### YOUR ASSIGNMENT
The task calls for each line of the records below in which the word "vous" appears.

### SOURCE RECORDS
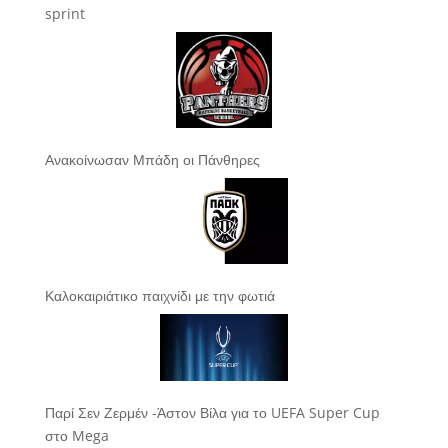
sprint
Ανακοίνωσαν Μπάδη οι Πάνθηρες
Καλοκαιριάτικο παιχνίδι με την φωτιά
Παρί Σεν Ζερμέν -Άστον Βίλα για το UEFA Super Cup
στο Mega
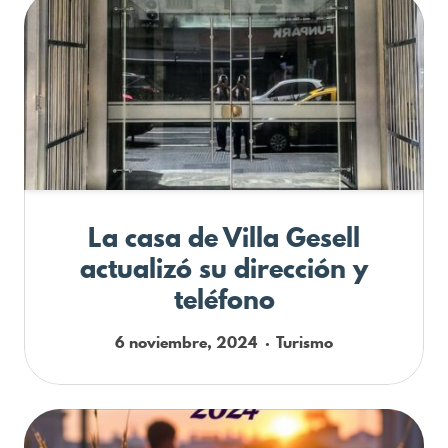
La casa de Villa Gesell
actualizó su dirección y
teléfono
6 noviembre, 2024
Turismo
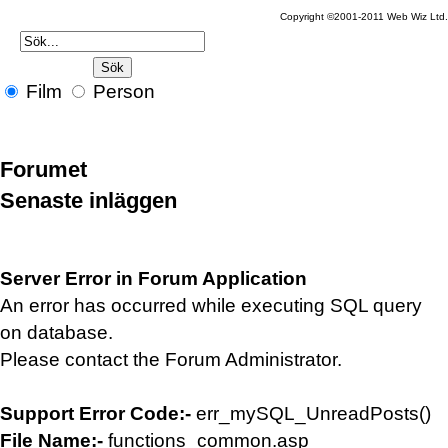
Copyright ©2001-2011 Web Wiz Ltd.
Film
Person
Forumet
Senaste inläggen
Server Error in Forum Application
An error has occurred while executing SQL query
on database.
Please contact the Forum Administrator.
Support Error Code:-
err_mySQL_UnreadPosts()
File Name:-
functions_common.asp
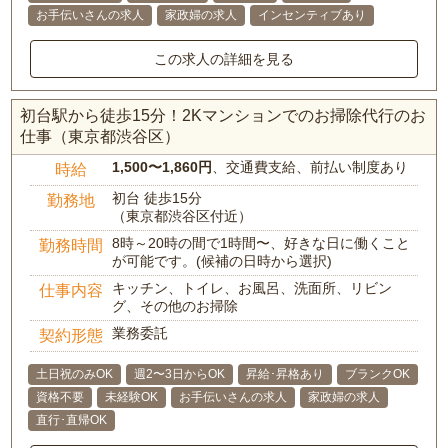
お手伝いさんの求人
家政婦の求人
インセンティブあり
この求人の詳細を見る
初台駅から徒歩15分！2Kマンションでのお掃除代行のお
仕事（東京都渋谷区）
1,500〜1,860円
、交通費支給、前払い制度あり
時給
初台 徒歩15分
勤務地
（東京都渋谷区付近）
8時～20時の間で1時間〜、好きな日に働くこと
勤務時間
が可能です。(候補の日時から選択)
キッチン、トイレ、お風呂、洗面所、リビン
仕事内容
グ、その他のお掃除
業務委託
契約形態
土日祝のみOK
週2〜3日からOK
昇給･昇格あり
ブランクOK
資格不要
未経験OK
お手伝いさんの求人
家政婦の求人
直行･直帰OK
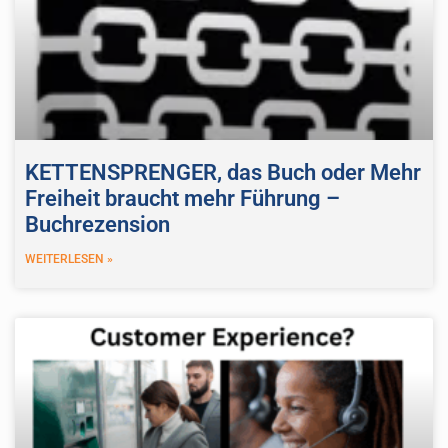
KETTENSPRENGER, das Buch oder Mehr
Freiheit braucht mehr Führung –
Buchrezension
WEITERLESEN »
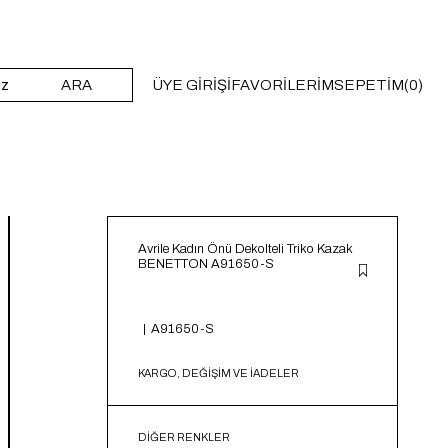
ARA
ÜYE GIRIŞI
FAVORILERIM
SEPETIM
0
Avrile Kadın Önü Dekolteli Triko Kazak
BENETTON A91650-S
A91650-S
KARGO, DEĞİŞİM VE İADELER
DIĞER RENKLER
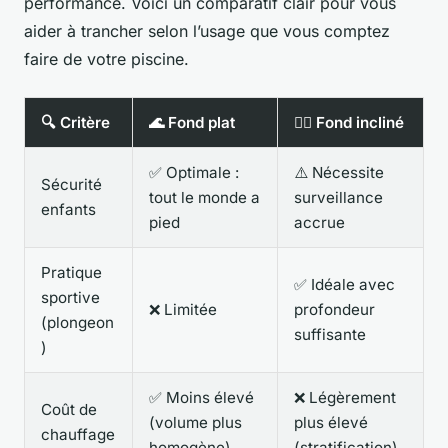
performance. Voici un comparatif clair pour vous
aider à trancher selon l’usage que vous comptez
faire de votre piscine.
🔍 Critère
🌊 Fond plat
🏊‍♂️ Fond incliné
✅ Optimale :
⚠️ Nécessite
Sécurité
tout le monde a
surveillance
enfants
pied
accrue
Pratique
✅ Idéale avec
sportive
❌ Limitée
profondeur
(plongeon
suffisante
)
✅ Moins élevé
❌ Légèrement
Coût de
(volume plus
plus élevé
chauffage
homogène)
(stratification)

### ANSWER SPACE
performance. Voici un comparatif clair pour vous
aider à trancher selon l’usage que vous comptez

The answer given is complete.